Energy bills are dominating the news as a result of soaring wholesale gas prices. In response, some have called for the removal of green levies as a way to alleviate the strain on households. However, new analysis from Carbon Brief has found that energy bills are nearly £2.5 billion higher than they would have been if certain climate policies had been pushed through – such as allowing new onshore wind to be built in England and keeping the zero-carbon homes standard.
But why are gas prices having such a huge impact on the UK energy market and how can investing in clean technologies help lower prices?
HOW THE ENERGY MARKET WORKS
Energy suppliers in the UK buy the electricity they sell in bulk from the wholesale market. The reason that gas has such an impact on electricity bills is because we still use it to generate a third of our electricity. Suppliers and generators trade electricity in half-hourly auctions, with the National Grid responsible for matching supply and demand by accepting bids or offers depending on whether they need to increase or reduce electricity generation. Bids are stacked in order of the least expensive generators to provide the power until the demand is met.
As gas is one of the more expensive ways to generate power, and is quite flexible in the amount it generates, gas plant tends to the be the last plant in the auction and therefore set the price.

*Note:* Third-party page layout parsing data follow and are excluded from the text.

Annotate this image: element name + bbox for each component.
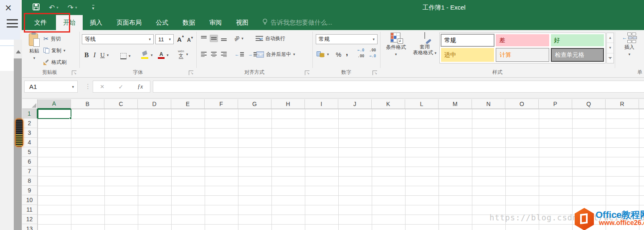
fill-color-button[interactable]: ▾: [141, 50, 153, 60]
tab-视图[interactable]: 视图: [229, 15, 256, 30]
column-header-O[interactable]: O: [505, 99, 539, 109]
tab-公式[interactable]: 公式: [149, 15, 175, 30]
cell-grid[interactable]: [38, 109, 644, 230]
font-color-button[interactable]: A ▾: [158, 50, 169, 60]
phonetic-dropdown-icon[interactable]: ▾: [186, 52, 188, 56]
gallery-up-icon[interactable]: ▲: [607, 33, 614, 43]
column-header-M[interactable]: M: [439, 99, 472, 109]
conditional-formatting-dropdown-icon[interactable]: ▾: [395, 51, 397, 57]
underline-dropdown-icon[interactable]: ▾: [107, 53, 109, 57]
align-center-icon[interactable]: [210, 51, 218, 58]
column-header-L[interactable]: L: [405, 99, 439, 109]
decrease-indent-icon[interactable]: ←: [235, 52, 244, 57]
column-header-Q[interactable]: Q: [572, 99, 606, 109]
undo-button[interactable]: ↶ ▾: [49, 4, 58, 11]
enter-icon[interactable]: ✓: [118, 83, 123, 90]
phonetic-button[interactable]: wén文 ▾: [178, 49, 188, 59]
menu-icon[interactable]: [7, 19, 18, 28]
format-as-table-dropdown-icon[interactable]: ▾: [434, 51, 436, 55]
insert-cells-button[interactable]: ← 插入 ▾: [618, 33, 641, 73]
font-dialog-launcher-icon[interactable]: ↘: [189, 71, 193, 75]
row-header-10[interactable]: 10: [22, 195, 38, 205]
tab-页面布局[interactable]: 页面布局: [109, 15, 149, 30]
column-header-H[interactable]: H: [271, 99, 305, 109]
align-bottom-icon[interactable]: [220, 35, 228, 42]
font-color-dropdown-icon[interactable]: ▾: [167, 53, 169, 57]
orientation-button[interactable]: ab ▾: [234, 33, 243, 43]
align-left-icon[interactable]: [200, 51, 208, 58]
row-header-1[interactable]: 1: [22, 109, 38, 119]
cell-style-差[interactable]: 差: [496, 34, 549, 46]
insert-dropdown-icon[interactable]: ▾: [629, 51, 631, 57]
formula-input[interactable]: [153, 81, 644, 93]
cut-button[interactable]: ✂ 剪切: [43, 34, 61, 44]
percent-style-button[interactable]: %: [336, 49, 341, 59]
accounting-dropdown-icon[interactable]: ▾: [327, 52, 329, 56]
column-header-F[interactable]: F: [205, 99, 238, 109]
column-header-B[interactable]: B: [71, 99, 104, 109]
borders-dropdown-icon[interactable]: ▾: [129, 54, 131, 58]
align-top-icon[interactable]: [200, 35, 208, 42]
column-header-R[interactable]: R: [606, 99, 639, 109]
row-header-2[interactable]: 2: [22, 119, 38, 128]
column-header-N[interactable]: N: [472, 99, 505, 109]
fill-handle[interactable]: [69, 117, 72, 119]
tab-插入[interactable]: 插入: [83, 15, 109, 30]
save-icon[interactable]: [33, 3, 40, 12]
cell-style-适中[interactable]: 适中: [441, 48, 494, 62]
font-name-dropdown-icon[interactable]: ▾: [149, 37, 151, 41]
decrease-decimal-button[interactable]: .00→.0: [369, 48, 376, 58]
number-dialog-launcher-icon[interactable]: ↘: [373, 71, 377, 75]
format-painter-button[interactable]: 格式刷: [43, 57, 66, 67]
cell-style-常规[interactable]: 常规: [441, 34, 494, 46]
redo-button[interactable]: ↷ ▾: [68, 4, 77, 11]
cell-style-检查单元格[interactable]: 检查单元格: [551, 48, 604, 62]
column-header-E[interactable]: E: [171, 99, 205, 109]
column-header-D[interactable]: D: [138, 99, 171, 109]
scroll-up-icon[interactable]: [16, 50, 21, 53]
copy-button[interactable]: 复制 ▾: [43, 45, 66, 56]
clipboard-dialog-launcher-icon[interactable]: ↘: [72, 71, 76, 75]
row-header-11[interactable]: 11: [22, 205, 38, 215]
row-header-9[interactable]: 9: [22, 186, 38, 195]
row-header-8[interactable]: 8: [22, 176, 38, 186]
paste-dropdown-icon[interactable]: ▾: [33, 55, 35, 61]
column-header-I[interactable]: I: [305, 99, 338, 109]
alignment-dialog-launcher-icon[interactable]: ↘: [305, 71, 309, 75]
row-header-6[interactable]: 6: [22, 157, 38, 167]
row-header-7[interactable]: 7: [22, 167, 38, 176]
active-cell-selection[interactable]: [38, 109, 71, 119]
underline-button[interactable]: U: [100, 52, 105, 59]
formula-bar-drag-handle[interactable]: ⋮: [85, 83, 90, 90]
select-all-button[interactable]: [22, 99, 38, 109]
paste-button[interactable]: 粘贴 ▾: [25, 33, 43, 73]
increase-indent-icon[interactable]: →: [248, 52, 257, 57]
font-size-combo[interactable]: 11 ▾: [155, 34, 174, 44]
name-box-dropdown-icon[interactable]: ▾: [72, 85, 74, 89]
format-as-table-button[interactable]: 套用 表格格式 ▾: [411, 33, 439, 73]
column-header-K[interactable]: K: [372, 99, 405, 109]
merge-center-button[interactable]: ←→ 合并后居中 ▾: [256, 49, 295, 59]
number-format-dropdown-icon[interactable]: ▾: [373, 37, 375, 41]
accounting-format-button[interactable]: ▾: [317, 49, 329, 59]
cancel-icon[interactable]: ×: [100, 83, 104, 91]
tab-数据[interactable]: 数据: [175, 15, 202, 30]
close-icon[interactable]: ×: [5, 2, 12, 15]
bold-button[interactable]: B: [84, 51, 89, 59]
row-header-4[interactable]: 4: [22, 138, 38, 147]
column-header-A[interactable]: A: [38, 99, 71, 109]
redo-dropdown-icon[interactable]: ▾: [75, 5, 77, 10]
increase-decimal-button[interactable]: ←.0.00: [357, 48, 364, 58]
tab-审阅[interactable]: 审阅: [202, 15, 229, 30]
row-header-12[interactable]: 12: [22, 215, 38, 224]
orientation-dropdown-icon[interactable]: ▾: [241, 36, 243, 40]
fill-color-dropdown-icon[interactable]: ▾: [151, 53, 153, 57]
copy-dropdown-icon[interactable]: ▾: [63, 48, 66, 53]
column-header-P[interactable]: P: [539, 99, 572, 109]
tell-me-box[interactable]: 告诉我您想要做什么...: [262, 15, 332, 30]
row-header-3[interactable]: 3: [22, 128, 38, 138]
insert-function-icon[interactable]: ƒx: [137, 83, 143, 90]
italic-button[interactable]: I: [94, 51, 96, 59]
comma-style-button[interactable]: ,: [346, 48, 348, 58]
align-right-icon[interactable]: [220, 51, 228, 58]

Since last year, we’ve seen a worldwide shortage of gas supplies, which in turn has caused wholesale gas prices to rise to unprecedented levels. Alongside a shortage in supply, there’s been a perfect storm of issues – a combination of extreme weather, demand growth unexpectedly high post Covid and a lack of storage capacity, particularly in the UK.

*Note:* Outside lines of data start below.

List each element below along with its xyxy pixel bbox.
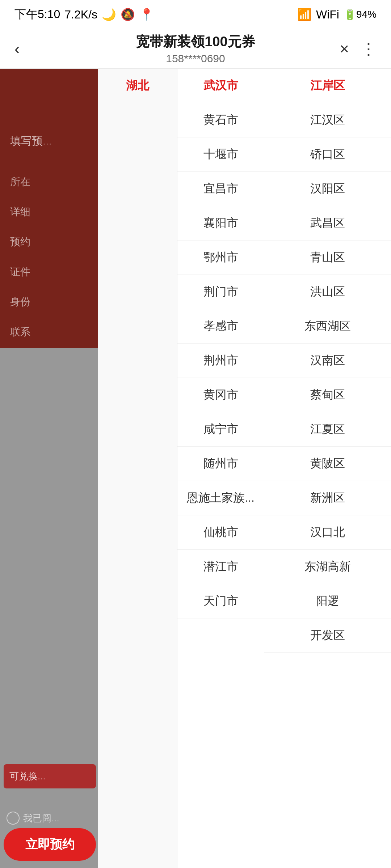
time: 下午5:10 bbox=[14, 7, 60, 22]
city-item-6[interactable]: 荆门市 bbox=[177, 275, 264, 309]
checkbox-icon[interactable] bbox=[7, 812, 20, 825]
district-column: 江岸区江汉区硚口区汉阳区武昌区青山区洪山区东西湖区汉南区蔡甸区江夏区黄陂区新洲区… bbox=[264, 69, 391, 868]
form-labels: 填写预... 所在... 详细... 预约... 证件... 身份... 联系.… bbox=[7, 127, 93, 347]
district-item-2[interactable]: 硚口区 bbox=[264, 137, 391, 172]
back-button[interactable]: ‹ bbox=[14, 41, 20, 57]
city-item-2[interactable]: 十堰市 bbox=[177, 137, 264, 172]
province-item-hubei[interactable]: 湖北 bbox=[98, 69, 177, 103]
district-item-10[interactable]: 江夏区 bbox=[264, 412, 391, 447]
district-item-12[interactable]: 新洲区 bbox=[264, 481, 391, 515]
notify-icon: 🔕 bbox=[121, 8, 135, 21]
battery-icon: 🔋94% bbox=[344, 9, 377, 21]
city-item-9[interactable]: 黄冈市 bbox=[177, 378, 264, 412]
close-button[interactable]: × bbox=[340, 40, 349, 58]
status-bar-right: 📶 WiFi 🔋94% bbox=[297, 8, 377, 21]
header: ‹ 宽带新装领100元券 158****0690 × ⋮ bbox=[0, 29, 391, 69]
city-item-0[interactable]: 武汉市 bbox=[177, 69, 264, 103]
district-item-0[interactable]: 江岸区 bbox=[264, 69, 391, 103]
voucher-hint: 可兑换... bbox=[4, 764, 96, 788]
city-item-11[interactable]: 随州市 bbox=[177, 447, 264, 481]
city-item-7[interactable]: 孝感市 bbox=[177, 309, 264, 344]
agree-label: 我已阅... bbox=[23, 812, 59, 825]
more-button[interactable]: ⋮ bbox=[361, 39, 377, 58]
moon-icon: 🌙 bbox=[102, 8, 116, 21]
wifi-icon: WiFi bbox=[316, 8, 339, 21]
city-item-12[interactable]: 恩施土家族... bbox=[177, 481, 264, 515]
city-item-3[interactable]: 宜昌市 bbox=[177, 172, 264, 206]
submit-label: 立即预约 bbox=[25, 836, 75, 853]
district-item-5[interactable]: 青山区 bbox=[264, 241, 391, 275]
city-item-13[interactable]: 仙桃市 bbox=[177, 515, 264, 550]
province-column: 湖北 bbox=[98, 69, 177, 868]
district-item-9[interactable]: 蔡甸区 bbox=[264, 378, 391, 412]
city-item-14[interactable]: 潜江市 bbox=[177, 550, 264, 584]
region-selector: 湖北 武汉市黄石市十堰市宜昌市襄阳市鄂州市荆门市孝感市荆州市黄冈市咸宁市随州市恩… bbox=[98, 69, 391, 868]
submit-button[interactable]: 立即预约 bbox=[4, 828, 96, 861]
district-item-15[interactable]: 阳逻 bbox=[264, 584, 391, 618]
city-column: 武汉市黄石市十堰市宜昌市襄阳市鄂州市荆门市孝感市荆州市黄冈市咸宁市随州市恩施土家… bbox=[177, 69, 264, 868]
district-item-8[interactable]: 汉南区 bbox=[264, 344, 391, 378]
city-item-8[interactable]: 荆州市 bbox=[177, 344, 264, 378]
status-bar-left: 下午5:10 7.2K/s 🌙 🔕 📍 bbox=[14, 7, 154, 22]
city-item-4[interactable]: 襄阳市 bbox=[177, 206, 264, 241]
signal-icon: 📶 bbox=[297, 8, 312, 21]
district-item-7[interactable]: 东西湖区 bbox=[264, 309, 391, 344]
city-item-1[interactable]: 黄石市 bbox=[177, 103, 264, 137]
district-item-16[interactable]: 开发区 bbox=[264, 618, 391, 653]
city-item-5[interactable]: 鄂州市 bbox=[177, 241, 264, 275]
city-item-15[interactable]: 天门市 bbox=[177, 584, 264, 618]
district-item-3[interactable]: 汉阳区 bbox=[264, 172, 391, 206]
district-item-14[interactable]: 东湖高新 bbox=[264, 550, 391, 584]
agree-checkbox-area: 我已阅... bbox=[7, 812, 59, 825]
district-item-11[interactable]: 黄陂区 bbox=[264, 447, 391, 481]
location-icon: 📍 bbox=[139, 8, 154, 21]
city-item-10[interactable]: 咸宁市 bbox=[177, 412, 264, 447]
district-item-1[interactable]: 江汉区 bbox=[264, 103, 391, 137]
status-bar: 下午5:10 7.2K/s 🌙 🔕 📍 📶 WiFi 🔋94% bbox=[0, 0, 391, 29]
header-title-wrap: 宽带新装领100元券 158****0690 bbox=[136, 33, 255, 65]
page-title: 宽带新装领100元券 bbox=[136, 33, 255, 51]
network-speed: 7.2K/s bbox=[64, 8, 97, 21]
district-item-4[interactable]: 武昌区 bbox=[264, 206, 391, 241]
header-actions: × ⋮ bbox=[340, 39, 377, 58]
district-item-6[interactable]: 洪山区 bbox=[264, 275, 391, 309]
page-subtitle: 158****0690 bbox=[136, 52, 255, 65]
district-item-13[interactable]: 汉口北 bbox=[264, 515, 391, 550]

Now we’re seeing soaring wholesale gas prices have a ripple effect on electricity prices, with suppliers having to increase consumer bills. The UK energy regulator – Ofgem – has increased the energy price cap, with more changes expected in the coming month.
HOW CAN WE CURB RISING PRICES?
While there have been calls to cut green levies, new data is showing the positive impact these programmes are having. In fact, the government’s Contract for Difference (CfD) scheme – which aims to support renewable growth by providing generators with a stable, pre-agreed price for 15 years – recorded positive returns at the end of last year. Wholesale electricity prices were so high in July to September 2021 that they surpassed CfD strike prices, and the payments reversed direction for the first time, returning £39.2 million in funds.
While this proves that renewables helps curb energy price rises, in the longer term it can be argued that the market should be able to run without the need for CfDs, especially as they are unlikely to cater for smaller, sub 5 MW projects.
There are other business models which support the renewable growth needed to end our reliance on gas in the UK. This includes corporate power purchase agreements, which allow businesses to purchase electricity directly from an energy generator at a fixed price, and direct wire arrangements. A direct wire arrangement is when a clean energy project – for example, a wind turbine or rooftop solar PV array – is built within the commercial premises, with the host business directly consuming the clean energy it generates.
Alongside alternative business models, we also need to see substantial growth in the UK’s storage capacity, which will help balance out the variability of natural resources such as sun and wind. In December, we commissioned our first battery project near Milton Keynes, a 5MW site that is delivering 1.49 hours of electricity to the national and local electricity grid, while we also have a 20MW site in Bristol that will be commissioned later this year. Electricity storage, be it battery, pumped storage or dammed hydro provide sustainable solutions to balance demand and supply, further reducing our reliance on gas.
The UKs electricity demand is projected to increase by almost 40% by 2035 as heating and transport transitions from fossil fuels to electricity. This creates an opportunity to deliver 60 to 80GW of renewable electricity generation.
The benefits of investing in clean technologies are vast, not least because renewables are much faster to deploy than the alternatives. For example, in the two years (2016 and 2017) spent moving soil and laying the foundations at Hinkley Point C, enough new renewable capacity was commissioned to deliver power equivalent to the nuclear site’s total planned generation (22GWh annually) which is due to commence generation in 2026.
Ultimately, the way to avoid energy price shocks in future is to keep supporting the roll-out of clean technologies and implement stronger policies on energy efficiency, reducing the amount of energy we need. In doing so, we not only reduce consumer bills but build a solid path towards net zero.